Dans le monde littéraire, le poète
Tudor Arghezi fut le seul à avoir reconnu le talent d’Urmuz quand il était
encore vivant, publiant en 1922 quelques textes dans la revue « Cuget
românesc », que le poète dirigeait à l’époque. Les deux textes furent « Algazy & Grummer » et « Ismaïl
et Turnavitu », que leur auteur avait constamment
ciselés jusqu’au dernier instant de sa vie, raconte Gheorghe Păun: Il se plaignait de la vie ennuyeuse
qu’il menait en tant que greffier. Il voulait à tout prix faire de la musique
et d’ailleurs il a étudié une année au Conservatoire. Ses partitions se sont
malheureusement perdues. Il vouait un respect absolu au texte, dont il
produisait plusieurs dizaines de variantes, selon l’écrivain également
avant-gardiste Sașa Pană. La personnalité d’Urmuz est difficile à cerner. Il
avait de vastes connaissances et il savait parfaitement ce qu’il valait. Il éprouvait
un respect absolu au texte, jusqu’à la moindre virgule. Arghezi, qui l’a
publié, racontait qu’Urmuz se rendait à l’imprimerie durant la nuit pour
vérifier si les virgules étaient placées aux bons endroits. Ce qu’il créait
était différent des morceaux dadaïstes de Tristan Tzara, qui ne faisait
qu’extraire les mots d’un bonnet pour les écrire sur une feuille de papier.
Urmuz fut découvert après sa mort par les
avant-gardistes de l’entre-deux-guerres, une partie de son œuvre ayant été
publiée, dans les années 1920, dans la revue Contimporanul, d’Ion Vinea et Marcel Iancu. Une décennie
plus tard, les écrivains Sașa Pană et Geo Bogza ont publié dans la revue UNU la
plupart des textes d’Urmuz, que la sœur de l’auteur leur avait donnés. Mais de
nombreux autres textes se sont perdus ; néanmoins, ceux qui restent
suffisent largement pour donner à Urmuz un statut jamais imaginé et reconfirmé
après la révolution de 1989. Pourtant, le régime communiste avait supprimé des
traces biographiques de l’écrivain, telles sa maison familiale, ajoute Gheorghe
Păun: La maison n’existe plus que sur une
seule image récupérée à partir de photos partielles et reconstruite sur
ordinateur.
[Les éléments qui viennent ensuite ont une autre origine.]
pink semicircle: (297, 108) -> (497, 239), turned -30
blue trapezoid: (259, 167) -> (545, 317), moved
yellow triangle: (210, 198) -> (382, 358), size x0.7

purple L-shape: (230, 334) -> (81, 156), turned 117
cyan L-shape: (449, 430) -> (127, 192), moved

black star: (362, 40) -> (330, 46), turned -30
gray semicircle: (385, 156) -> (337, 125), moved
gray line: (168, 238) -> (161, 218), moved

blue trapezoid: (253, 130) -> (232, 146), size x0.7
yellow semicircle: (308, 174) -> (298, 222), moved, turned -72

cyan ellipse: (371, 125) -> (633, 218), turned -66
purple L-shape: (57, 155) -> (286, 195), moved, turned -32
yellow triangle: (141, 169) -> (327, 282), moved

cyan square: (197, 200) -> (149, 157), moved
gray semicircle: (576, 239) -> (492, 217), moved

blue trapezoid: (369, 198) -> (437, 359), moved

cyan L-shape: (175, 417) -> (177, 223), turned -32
L’immeuble a été démoli en 1984, pour laisser la place à un autre,
à plusieurs étages. Évidemment, Urmuz n’a pas été visible avant la Révolution. Jusqu’il
y a deux ou trois années, peu de gens de Curtea de Argeș savaient quoi que ce
soit sur Urmuz. Aujourd’hui, ils en sont beaucoup plus nombreux, car une belle
plaque en bronze a été fixée sur le mur extérieur de ce nouvel immeuble, en
souvenir de la maison natale de l’écrivain. À Curtea de Argeș, on trouve
actuellement aussi un bar « La Urmuz/Chez Urmuz », où une plaquette
avec des textes d’Urmuz est étalée sur une table, pour les amateurs de lecture.
Parmi les
textes posthumes d’Urmuz, Les Chroniqueurs, L’Entonnoir et Stamate, Fuchsiada
et Le Voyage à l’étranger sont les plus connus.